Sourced from Pinterest; originally pinned by www.debbiecharles.com

Est ad docendum, ad novationem (if you believe Google Translate) means To teach is to innovate. I do know that the Latin word innovare had a distinctly different meaning; to renew, alter or make new again. We all think of innovation as something wholly new but surely in education the renewal idea is just as significant. When I started teaching in 1981 (yep, that long ago) innovation took the astonishing form of Post It Notes and the Commodore 64 computer … Sweet! Thirty years later the very first iPad was released and a teaching career that was close to ending was renewed. In the years since I’ve learned how and why to innovate. Yes, I’m often still teaching about Caesar, Alexander or the pyramids (nothing new there) but in new ways … the learning experiences I design aim to realise the “Mantra of the Innovative Educator.”

So, I must have acquired a whole lot of new skills. Yes, I’m now a Digital Learning Leader and I can “wield a mean iPad” but the true change has been in my mindset. As George says early in his text, it’s all about “ … a way of thinking that creates something new and better.” (p. 19) The mindset of the teacher is the most significant tool in any classroom. #IMMOOC starts this coming weekend so it’s not too late for you to register at immooc.org

6 thoughts on “#IMMOOC 1. Est ad docendum , ad novationem

  1. Simon…Thank you for sharing this post and doing that video.

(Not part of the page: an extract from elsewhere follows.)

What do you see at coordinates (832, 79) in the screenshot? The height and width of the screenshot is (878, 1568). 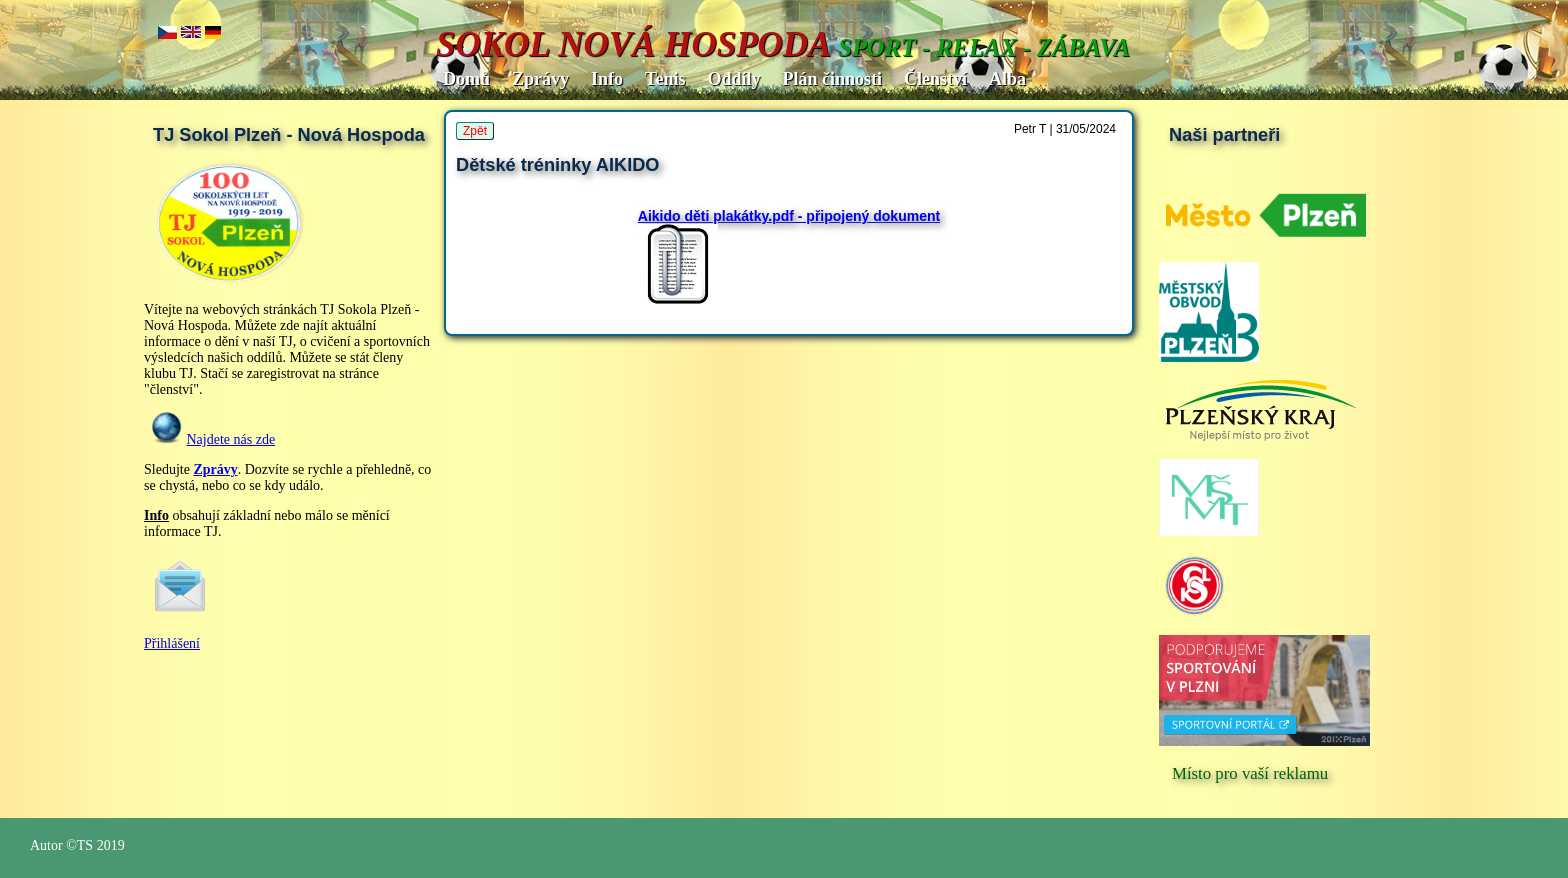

As you say, that change in mindset is what it is all about. As you exemplify, it is not only what you know, but what you create with what you know. Thank you for your leadership.

    • Hello George, glad you enjoyed the video … hopefully by now you have also watched the NKOTB/Back Street Boys mash up that I posted as an #IMMOOC soundtrack. I’m convinced that the “hinge factor” for me was the transition from skill set to Mindset. I had a tweet from Alice Keeler last week agreeing that we must “teach the future” and resist the temptation to “teach as we were taught.” Looking forward to the MOOC as we move forward. Enjoy your weekend.

  2. Why did I decide to click through and read this particular blog? Honestly, I selected this post as a challenge because I detest Latin-I thought to myself…I probably will not dig this blog. But, before reading through the blog I went to your About section to see what you shared about yourself. The first thing that caught my attention was that you were from Tasmania (I have had a weird obsession with Tasmania since I was a kid.) and I was intrigued how you got so turned on by the iPad. Anyways, I thought your cartoon was a hoot and I took a serious view of the Mantra and reflected on the parts I need to improve upon. I will return to read more of your blogs and steal some structural pieces of your blog layout. P.S. My ESOL (English for Speakers of Other Languages) Facilitator says you can’t always trust Google Translate…but I use it anyway #rebel

    • Hey Shawn, thanks for the comment. It certainly is a long way from learning Latin in a classroom from a Christian Brother to learning online with a diverse international group. Please feel free to “steal” anything you want from my blog including the awesome Narcissus cartoon … I use Twitter and Instagram regularly in my Ancient Studies classes for student learning. I guess I just a strange mix of the ancient and the new lol

  3. Simon I can very much relate to your journey as an educator, I began mine two years before you! Yes, I remember the days of the Commodore 64 and the many iterations of devices we have gone through which forced us to become of an open mindset to be able to use new tools and approaches within our craft. Thanks for sharing your thoughts and I look forward to following more!

    • Hello Yvonne
      … and belated thanks for your comment. Every time I remember hand cranking a Roneo machine, I am overcome with “rapid ageing” lols
      I look forward to seeing your thoughts as the MOOC progresses.